[Records from a data collection]
----------------
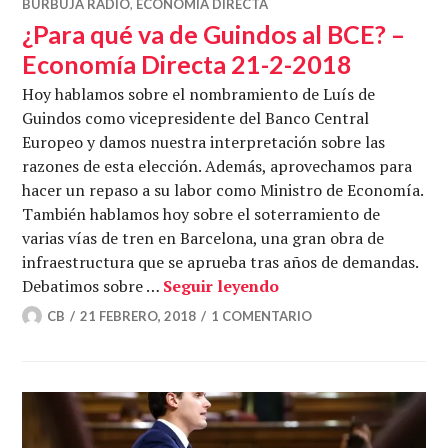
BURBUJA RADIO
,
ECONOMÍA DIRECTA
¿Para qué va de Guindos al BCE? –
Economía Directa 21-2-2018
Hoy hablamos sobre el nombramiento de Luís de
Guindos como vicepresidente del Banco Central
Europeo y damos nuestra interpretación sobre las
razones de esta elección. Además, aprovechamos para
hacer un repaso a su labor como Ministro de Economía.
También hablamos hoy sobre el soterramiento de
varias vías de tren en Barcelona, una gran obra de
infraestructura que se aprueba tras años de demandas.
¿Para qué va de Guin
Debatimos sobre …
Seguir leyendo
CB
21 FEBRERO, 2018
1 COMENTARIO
----------------
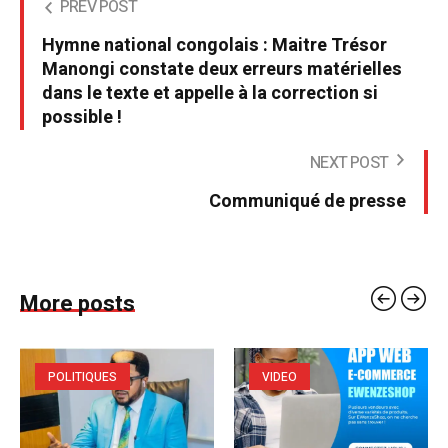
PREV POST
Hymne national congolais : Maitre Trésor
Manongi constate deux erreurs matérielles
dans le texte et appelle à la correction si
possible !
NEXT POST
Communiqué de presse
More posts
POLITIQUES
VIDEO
----------------
Exercise directions: Please give an exact copy of the lines above, beginning with the line containing "Debatimos sobre …" and running through the line containing "1 COMENTARIO", and of no other lines.

Exercise result:
Debatimos sobre …
Seguir leyendo
CB
21 FEBRERO, 2018
1 COMENTARIO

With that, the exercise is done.